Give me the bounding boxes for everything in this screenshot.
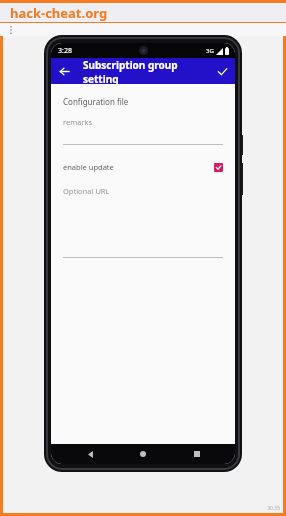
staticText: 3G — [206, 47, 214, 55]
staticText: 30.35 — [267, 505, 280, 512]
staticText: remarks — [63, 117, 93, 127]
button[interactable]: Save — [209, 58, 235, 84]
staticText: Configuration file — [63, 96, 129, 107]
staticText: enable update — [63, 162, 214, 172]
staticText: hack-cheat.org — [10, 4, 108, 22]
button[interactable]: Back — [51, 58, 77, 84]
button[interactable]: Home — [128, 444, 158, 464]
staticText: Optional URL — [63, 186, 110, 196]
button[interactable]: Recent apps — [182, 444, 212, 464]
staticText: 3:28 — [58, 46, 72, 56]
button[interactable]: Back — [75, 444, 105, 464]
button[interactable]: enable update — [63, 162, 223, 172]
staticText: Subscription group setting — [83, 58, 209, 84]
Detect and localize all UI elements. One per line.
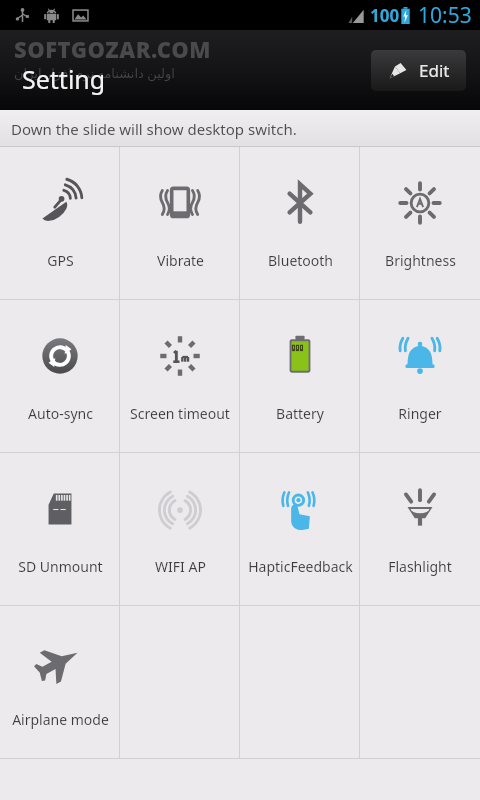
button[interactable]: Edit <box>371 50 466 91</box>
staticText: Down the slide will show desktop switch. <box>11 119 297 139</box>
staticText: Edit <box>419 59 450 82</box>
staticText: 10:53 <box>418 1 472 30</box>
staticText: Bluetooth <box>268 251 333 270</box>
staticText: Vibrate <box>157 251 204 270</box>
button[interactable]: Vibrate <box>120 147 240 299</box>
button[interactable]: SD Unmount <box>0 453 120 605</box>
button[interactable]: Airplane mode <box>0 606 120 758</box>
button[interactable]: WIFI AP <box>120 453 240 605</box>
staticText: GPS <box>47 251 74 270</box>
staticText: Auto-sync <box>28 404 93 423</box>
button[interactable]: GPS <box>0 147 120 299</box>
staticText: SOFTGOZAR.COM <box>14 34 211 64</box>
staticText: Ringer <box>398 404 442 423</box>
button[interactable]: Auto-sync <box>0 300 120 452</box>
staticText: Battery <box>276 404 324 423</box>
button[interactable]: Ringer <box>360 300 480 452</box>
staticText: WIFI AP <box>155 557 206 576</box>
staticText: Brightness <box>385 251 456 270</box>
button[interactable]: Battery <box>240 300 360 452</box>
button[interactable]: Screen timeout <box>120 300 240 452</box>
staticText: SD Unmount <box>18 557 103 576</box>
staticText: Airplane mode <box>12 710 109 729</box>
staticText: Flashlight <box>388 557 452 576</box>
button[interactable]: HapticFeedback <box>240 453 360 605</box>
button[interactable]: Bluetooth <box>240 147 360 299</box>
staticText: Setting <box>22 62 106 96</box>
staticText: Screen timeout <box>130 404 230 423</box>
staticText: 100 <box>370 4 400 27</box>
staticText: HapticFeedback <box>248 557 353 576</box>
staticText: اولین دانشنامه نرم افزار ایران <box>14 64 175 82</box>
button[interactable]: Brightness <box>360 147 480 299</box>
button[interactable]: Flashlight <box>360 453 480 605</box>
══════════
● Required work
Your task is to reproduce every record exactly while omitting the pictures.

● Result
Give me the bounding boxes for everything in this screenshot.
staticText: 3G — [206, 47, 214, 55]
staticText: 30.35 — [267, 505, 280, 512]
staticText: remarks — [63, 117, 93, 127]
button[interactable]: Save — [209, 58, 235, 84]
staticText: Configuration file — [63, 96, 129, 107]
staticText: enable update — [63, 162, 214, 172]
staticText: hack-cheat.org — [10, 4, 108, 22]
button[interactable]: Back — [51, 58, 77, 84]
button[interactable]: Home — [128, 444, 158, 464]
staticText: Optional URL — [63, 186, 110, 196]
button[interactable]: Recent apps — [182, 444, 212, 464]
staticText: 3:28 — [58, 46, 72, 56]
button[interactable]: Back — [75, 444, 105, 464]
button[interactable]: enable update — [63, 162, 223, 172]
staticText: Subscription group setting — [83, 58, 209, 84]
Detect and localize all UI elements. One per line.
button[interactable]: Edit <box>371 50 466 91</box>
staticText: Down the slide will show desktop switch. <box>11 119 297 139</box>
staticText: Edit <box>419 59 450 82</box>
staticText: 10:53 <box>418 1 472 30</box>
staticText: Bluetooth <box>268 251 333 270</box>
staticText: Vibrate <box>157 251 204 270</box>
button[interactable]: Vibrate <box>120 147 240 299</box>
button[interactable]: SD Unmount <box>0 453 120 605</box>
button[interactable]: Airplane mode <box>0 606 120 758</box>
button[interactable]: WIFI AP <box>120 453 240 605</box>
staticText: GPS <box>47 251 74 270</box>
staticText: Auto-sync <box>28 404 93 423</box>
button[interactable]: GPS <box>0 147 120 299</box>
staticText: SOFTGOZAR.COM <box>14 34 211 64</box>
staticText: Ringer <box>398 404 442 423</box>
button[interactable]: Auto-sync <box>0 300 120 452</box>
staticText: Battery <box>276 404 324 423</box>
button[interactable]: Ringer <box>360 300 480 452</box>
staticText: WIFI AP <box>155 557 206 576</box>
staticText: Brightness <box>385 251 456 270</box>
button[interactable]: Battery <box>240 300 360 452</box>
button[interactable]: Screen timeout <box>120 300 240 452</box>
staticText: SD Unmount <box>18 557 103 576</box>
staticText: Airplane mode <box>12 710 109 729</box>
staticText: Flashlight <box>388 557 452 576</box>
button[interactable]: HapticFeedback <box>240 453 360 605</box>
button[interactable]: Bluetooth <box>240 147 360 299</box>
staticText: Setting <box>22 62 106 96</box>
staticText: Screen timeout <box>130 404 230 423</box>
staticText: 100 <box>370 4 400 27</box>
staticText: HapticFeedback <box>248 557 353 576</box>
staticText: اولین دانشنامه نرم افزار ایران <box>14 64 175 82</box>
button[interactable]: Brightness <box>360 147 480 299</box>
button[interactable]: Flashlight <box>360 453 480 605</box>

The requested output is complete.